My youngest daughter ordered an interesting book off of a book order from school. The book is ‘Enthusiasm’ by Polly Shulman (Incidentally that is also the name Fanny knight wanted to give the novel she was writing. Her Aunt Jane suggested ‘Which is the Heroine?’ a name that wouldn’t fly for a kids book these days). It is about a High school sophomore girl who loves Jane Austen novels, and what happens when her flighty, enthusiastic friend ‘discovers’ Jane Austen too, and wants to wear only long dresses to school, and find them a pair of handsome single gentlemen. One of the boys they meet is Charles Grandison Parr, named after the hero Charles Grandison of one of Jane Austen’s favorite novels.
Well, I LOVED the book, it was really fun, but there was so much kissing that I told my fifteen year old daughter she could read it, but I will try and distract my eleven year old who ordered it, by telling her it’s a little boring. The only thing I really didn’t like was the author’s way of trying to write teen dialog. You get the feeling she is trying to write ‘down’ without really knowing how teens talk. But I do appreciate her efforts to make a bunch of boys sound like boys without being too vulgar and foul mouthed. That’s one good thing about juvenile books.
On the other hand, after reading it I had a weird dream that I was a teen girl ( I think I was Gabriella from High School Musical) and I was sitting in a diner booth with a really cute blue eyed boy…. Was it Charles Grandison Parr, the boy from ‘Enthusiasm’? I think so, but I can’t be sure because it turned into a baby and then a dog and I carried ‘it’ home.
Last but not least, I am trying to have a little fun and plan a Jane Austen activity or two to do with my sisters and nieces for spring break, or midwinter break if I can get it together that fast.
My ideas were: A group reading, probably adapted from juvenilia, a tea (cocoa and punch) party, View one of the movies together, and maybe even learn a dance. We’ll see how it goes!

Miss Austen Regrets

I just finished watching “Miss Austen Regrets”, staring Olivia Williams as Jane Austen. This touching portrayal was well written and wonderfully acted. My instinct is that this was so much like her. I don’t know if someone can read enough biographies to give them the right to say that, but so many times I found myself nodding and thinking, that is so right…….
Fanny knight was wonderful and sweet, and yet I believe you could see the seeds there of a woman who may grow to look back on her aunt with such a critical and conceited eye, making disparaging remarks about her clothes and her manners.
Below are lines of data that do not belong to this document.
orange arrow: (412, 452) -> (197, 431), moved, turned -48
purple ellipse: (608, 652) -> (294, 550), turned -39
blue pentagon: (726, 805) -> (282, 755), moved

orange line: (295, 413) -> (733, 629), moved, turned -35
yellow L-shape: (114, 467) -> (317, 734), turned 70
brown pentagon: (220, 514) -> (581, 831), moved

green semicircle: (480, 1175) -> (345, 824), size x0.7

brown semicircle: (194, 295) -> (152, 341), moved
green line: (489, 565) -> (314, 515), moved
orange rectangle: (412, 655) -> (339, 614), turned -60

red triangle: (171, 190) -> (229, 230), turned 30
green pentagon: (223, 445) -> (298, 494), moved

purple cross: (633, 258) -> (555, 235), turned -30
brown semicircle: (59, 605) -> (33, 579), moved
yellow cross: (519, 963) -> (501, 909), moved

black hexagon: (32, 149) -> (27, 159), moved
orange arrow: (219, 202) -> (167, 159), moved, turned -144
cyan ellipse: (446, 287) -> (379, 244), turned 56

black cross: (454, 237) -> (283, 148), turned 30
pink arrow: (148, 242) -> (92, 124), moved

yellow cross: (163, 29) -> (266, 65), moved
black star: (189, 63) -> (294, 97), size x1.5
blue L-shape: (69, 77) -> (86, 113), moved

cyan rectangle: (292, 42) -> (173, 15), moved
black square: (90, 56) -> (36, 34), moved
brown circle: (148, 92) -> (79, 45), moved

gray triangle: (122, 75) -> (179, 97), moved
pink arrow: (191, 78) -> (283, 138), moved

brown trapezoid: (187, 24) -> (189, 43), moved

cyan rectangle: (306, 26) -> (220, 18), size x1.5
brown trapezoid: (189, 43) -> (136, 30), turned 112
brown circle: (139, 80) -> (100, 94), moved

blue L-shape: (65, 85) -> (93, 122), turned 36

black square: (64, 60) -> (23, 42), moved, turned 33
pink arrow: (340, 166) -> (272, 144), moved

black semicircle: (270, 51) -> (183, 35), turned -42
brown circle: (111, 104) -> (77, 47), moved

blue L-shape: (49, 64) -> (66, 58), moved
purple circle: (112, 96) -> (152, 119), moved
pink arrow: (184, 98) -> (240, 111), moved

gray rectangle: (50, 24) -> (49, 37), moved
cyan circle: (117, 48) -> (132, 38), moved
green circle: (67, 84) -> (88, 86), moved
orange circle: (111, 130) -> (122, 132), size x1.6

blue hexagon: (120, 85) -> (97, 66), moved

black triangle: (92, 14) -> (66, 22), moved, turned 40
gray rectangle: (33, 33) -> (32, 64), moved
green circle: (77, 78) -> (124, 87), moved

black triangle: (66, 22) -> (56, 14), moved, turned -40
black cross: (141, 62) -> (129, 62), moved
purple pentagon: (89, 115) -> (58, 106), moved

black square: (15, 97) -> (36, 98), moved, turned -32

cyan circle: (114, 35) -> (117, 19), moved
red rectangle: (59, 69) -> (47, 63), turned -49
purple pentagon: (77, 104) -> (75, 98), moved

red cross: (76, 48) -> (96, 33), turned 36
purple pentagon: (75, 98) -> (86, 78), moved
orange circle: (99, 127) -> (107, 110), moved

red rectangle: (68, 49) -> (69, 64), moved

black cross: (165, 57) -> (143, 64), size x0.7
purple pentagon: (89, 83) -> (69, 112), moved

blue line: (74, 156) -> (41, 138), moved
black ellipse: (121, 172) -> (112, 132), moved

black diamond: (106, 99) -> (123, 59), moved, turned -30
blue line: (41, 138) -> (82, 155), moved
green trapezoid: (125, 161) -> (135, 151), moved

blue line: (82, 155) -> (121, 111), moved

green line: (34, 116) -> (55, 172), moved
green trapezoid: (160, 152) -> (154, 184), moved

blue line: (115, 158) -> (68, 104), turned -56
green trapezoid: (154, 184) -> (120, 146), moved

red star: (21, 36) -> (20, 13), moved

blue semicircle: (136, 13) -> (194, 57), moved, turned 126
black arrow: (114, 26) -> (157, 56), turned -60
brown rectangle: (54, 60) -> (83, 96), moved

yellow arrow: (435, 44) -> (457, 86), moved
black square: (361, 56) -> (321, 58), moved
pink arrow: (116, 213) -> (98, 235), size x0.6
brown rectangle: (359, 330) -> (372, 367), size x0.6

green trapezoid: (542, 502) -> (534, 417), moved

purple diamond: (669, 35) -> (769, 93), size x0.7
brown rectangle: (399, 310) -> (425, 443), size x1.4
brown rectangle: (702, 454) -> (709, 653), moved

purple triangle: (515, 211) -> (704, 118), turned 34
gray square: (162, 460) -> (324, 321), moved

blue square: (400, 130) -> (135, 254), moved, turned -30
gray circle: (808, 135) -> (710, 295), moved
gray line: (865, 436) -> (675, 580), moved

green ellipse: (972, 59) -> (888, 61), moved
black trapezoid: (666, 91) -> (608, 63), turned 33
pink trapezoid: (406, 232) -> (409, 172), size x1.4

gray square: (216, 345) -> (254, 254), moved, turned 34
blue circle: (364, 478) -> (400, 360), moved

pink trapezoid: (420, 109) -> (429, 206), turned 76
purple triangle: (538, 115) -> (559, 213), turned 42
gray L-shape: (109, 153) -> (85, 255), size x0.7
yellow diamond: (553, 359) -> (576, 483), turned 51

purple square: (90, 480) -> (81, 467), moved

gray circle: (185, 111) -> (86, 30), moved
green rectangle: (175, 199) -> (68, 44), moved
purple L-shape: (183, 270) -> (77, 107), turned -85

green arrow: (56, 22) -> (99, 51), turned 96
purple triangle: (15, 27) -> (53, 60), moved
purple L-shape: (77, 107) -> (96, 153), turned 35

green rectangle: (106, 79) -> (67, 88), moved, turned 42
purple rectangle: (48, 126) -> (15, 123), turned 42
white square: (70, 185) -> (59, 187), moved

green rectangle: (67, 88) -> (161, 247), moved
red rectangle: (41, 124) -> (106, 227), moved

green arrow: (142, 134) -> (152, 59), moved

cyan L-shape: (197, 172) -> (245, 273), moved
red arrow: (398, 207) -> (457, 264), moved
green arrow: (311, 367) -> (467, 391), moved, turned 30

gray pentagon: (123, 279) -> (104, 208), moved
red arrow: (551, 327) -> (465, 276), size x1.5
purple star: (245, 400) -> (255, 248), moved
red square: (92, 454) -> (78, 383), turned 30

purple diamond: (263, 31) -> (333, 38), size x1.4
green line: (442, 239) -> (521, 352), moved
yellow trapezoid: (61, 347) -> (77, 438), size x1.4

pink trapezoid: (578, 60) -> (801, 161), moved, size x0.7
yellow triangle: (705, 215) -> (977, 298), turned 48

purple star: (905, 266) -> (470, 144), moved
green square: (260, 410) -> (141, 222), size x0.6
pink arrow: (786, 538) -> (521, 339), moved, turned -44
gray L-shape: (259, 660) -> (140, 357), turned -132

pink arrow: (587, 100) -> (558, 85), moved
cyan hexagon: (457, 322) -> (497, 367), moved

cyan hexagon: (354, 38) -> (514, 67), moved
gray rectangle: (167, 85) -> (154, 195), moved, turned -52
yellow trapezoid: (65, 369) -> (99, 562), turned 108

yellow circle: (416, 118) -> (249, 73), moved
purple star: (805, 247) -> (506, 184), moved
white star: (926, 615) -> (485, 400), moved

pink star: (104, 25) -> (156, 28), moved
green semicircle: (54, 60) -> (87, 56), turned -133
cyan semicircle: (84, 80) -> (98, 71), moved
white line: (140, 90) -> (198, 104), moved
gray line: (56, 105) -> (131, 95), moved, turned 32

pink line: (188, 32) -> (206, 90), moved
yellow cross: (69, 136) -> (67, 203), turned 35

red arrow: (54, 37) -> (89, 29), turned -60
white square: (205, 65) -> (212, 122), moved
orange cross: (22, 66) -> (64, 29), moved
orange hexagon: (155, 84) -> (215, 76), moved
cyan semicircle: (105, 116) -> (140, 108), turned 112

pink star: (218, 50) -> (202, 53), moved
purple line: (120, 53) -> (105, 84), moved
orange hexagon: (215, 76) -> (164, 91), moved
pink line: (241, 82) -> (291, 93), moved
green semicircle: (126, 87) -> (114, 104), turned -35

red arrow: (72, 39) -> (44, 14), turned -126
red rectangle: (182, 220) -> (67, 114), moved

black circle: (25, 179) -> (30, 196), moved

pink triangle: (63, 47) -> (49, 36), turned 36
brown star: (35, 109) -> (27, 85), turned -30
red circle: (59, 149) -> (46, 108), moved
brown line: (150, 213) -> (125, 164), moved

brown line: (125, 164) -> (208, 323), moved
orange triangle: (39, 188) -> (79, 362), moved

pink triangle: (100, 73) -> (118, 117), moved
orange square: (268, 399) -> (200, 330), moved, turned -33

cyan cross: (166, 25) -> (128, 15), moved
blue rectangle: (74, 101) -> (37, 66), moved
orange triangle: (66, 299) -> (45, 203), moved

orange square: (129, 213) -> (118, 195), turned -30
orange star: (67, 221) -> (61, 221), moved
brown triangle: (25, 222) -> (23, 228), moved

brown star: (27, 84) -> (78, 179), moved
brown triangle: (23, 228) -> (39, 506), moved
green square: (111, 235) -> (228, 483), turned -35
I am glad I watched it alone today. I cried through the last half hour, and if my girls want to watch it I will have to leave the room until I’ve become more accustom to watching the show.
How might I think Jane Austen was different than the portrayal in the show? I think the humor, with the bitter edge, was probably there, though family remembrances seem to indicate more of an effort on Jane’s part to give comfort to those around her, and not be quite so open. Is there such a thing as good natured bitterness?
Anything I say at this point though might lead to the idea that I didn’t like the portrayal in the show. I loved it. I found it sweet and heartbreaking, and probably very close to reality.